Papers Session In-person November Annual Meeting 2025

Queering Religion Across Geographies and Traditions

Abstract for Online Program Book (maximum 150 words)

Cathy Cohen (1997) argues that queer people’s capacity is to cultivate interlocking systems of resistance. Expanding queerness beyond an embodied form of gender of sexual “deviance,” she proposes a project of coalition-building across geographies and traditions. Taking up this framing, we do four things. One, investigate the cultural violence leading up to the assassination of the first openly queer imam, Muhsin Hendricks in South Africa (d.2025). Two, examine the anti-trans discourses of neotraditional Muslim American preachers as an adoption of conservative white Christian political discourse in the United States. Three, analyze examples of queerness in contemporary American Jewish pro-Palestinian spaces to understand how it is mobilized as a resistance to mechanisms of political violence and paradigms of national belonging. Finally, explore the work of two queer artists in American Chinatowns, imagining alternative spaces and futures in resistance to rising gentrification, displacement, and jail-building in New York City and Boston’s Chinatowns.

Papers

This paper investigates the cultural violence leading up to the assassination of Imam Muhsin Hendricks (d. 2025), the first “openly-queer” imam in the world. It argues that while dominant clerical groups (ʿulamāʾ) in Cape Town condemned the extra-judicial killing of the imam, they spread a toxic theology of violent exclusion.
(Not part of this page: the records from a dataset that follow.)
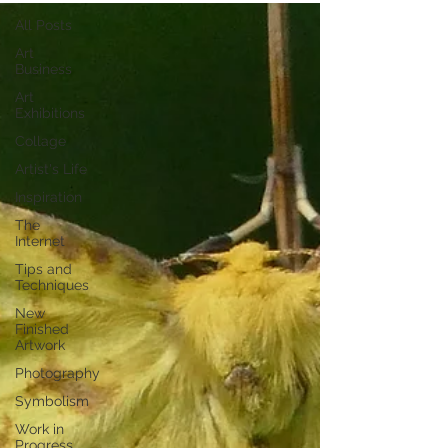
All Posts
Art
Business
Art
Exhibitions
Collage
Artist's Life
Inspiration
The
Internet
Tips and
Techniques
New
Finished
Artwork
Photography
Symbolism
Work in
Progress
For the last ten years, members of the ʿulamāʾ advocated a position of virulent exclusion or takfīr based on a theological reconciliation between Islam and queerness. This form of excommunication presents a religio-cultural system of marginalization, legitimating the murder of the imam, and even proposing it as a form of cleansing the “moral corruption” in the broader Muslim community. This paper investigates how religious forms are deployed in service of hegemonic sexual scripts legitimating exclusion. Therwsfater, it will analyze the constructive theological work of Imam Muhsin as a form of reimagining Islam. 

This paper examines the anti-trans discourses of neotraditional Muslim American preachers as an adoption of conservative white Christian political discourse in the United States. Transphobia offers discursive mileage to conservative religious leaders and politicians to promote their exclusionary visions for religious norms or the state. This paper considers anti-trans discourses as an expression of white Christian supremacy relying on the marginalization of gender, sexual, racial, and religious minorities such as Muslims. First, it draws parallels in anti-trans rhetoric between the open letters, essays, and fatwas of neotraditional Muslim preachers and the bills and executive orders of conservative white Christian politicians. Thereafter it theorizes the use of discourse for neotraditional Muslim preachers.  Lastly, this paper ends with queerness as a necessarily intersectional political position as reflected in queer and trans Muslims reclaiming Islam as well as in the growing movement challenging anti-trans legislation.

This paper will explore examples of queerness in contemporary American Jewish pro-Palestinian spaces to better understand the ways that queerness is being mobilized as a resistance to mechanisms of political violence and paradigms of national belonging. What are the possibilities borne of a refusal to align with the political role ascribed to Jewishness by, for instance, the Trump administration's privileging of campaigns to combat anti-semitism on college campuses? What is the role of queerness in religious and liturgical performances of this refusal? How is queerness sparking re-imaginations of Jewishness, Jewish life, and Jewish ritual in direct opposition to political violence and Zionism as an attempt to enclose and emplace Jewishness? This paper seeks to answer these questions through a reading of queer anti-Zionist Jewish communities through the lenses of queer theory, theories of space and place, and religious studies

This paper examines the works of two queer artists in U.S. Chinatowns who imagine alternative spaces and alternative futures in resistance to rising gentrification, displacement, and jail-building in New York City and Boston’s Chinatowns. In these cultural communities that are increasingly forced into spatial visions of futurity offered by capitalism and carceral violence, queer Chinatown-based artwork (many of whom employ religious and mythical symbolism) instead opens up alternative futures that redefine what safety and freedom look like: they instead illustrate queer visions of freedom and safety through kinship and community that reject mass incarceration or cultural assimilation as means to queer diasporic safety. Reading these queer artwork through the lens of both queer theory and theological aesthetics, this paper considers how these queer/feminist artworks reimagine futures of freedom for Chinatown communities and open up “sanctuary spaces” for queer and minoritized subjects.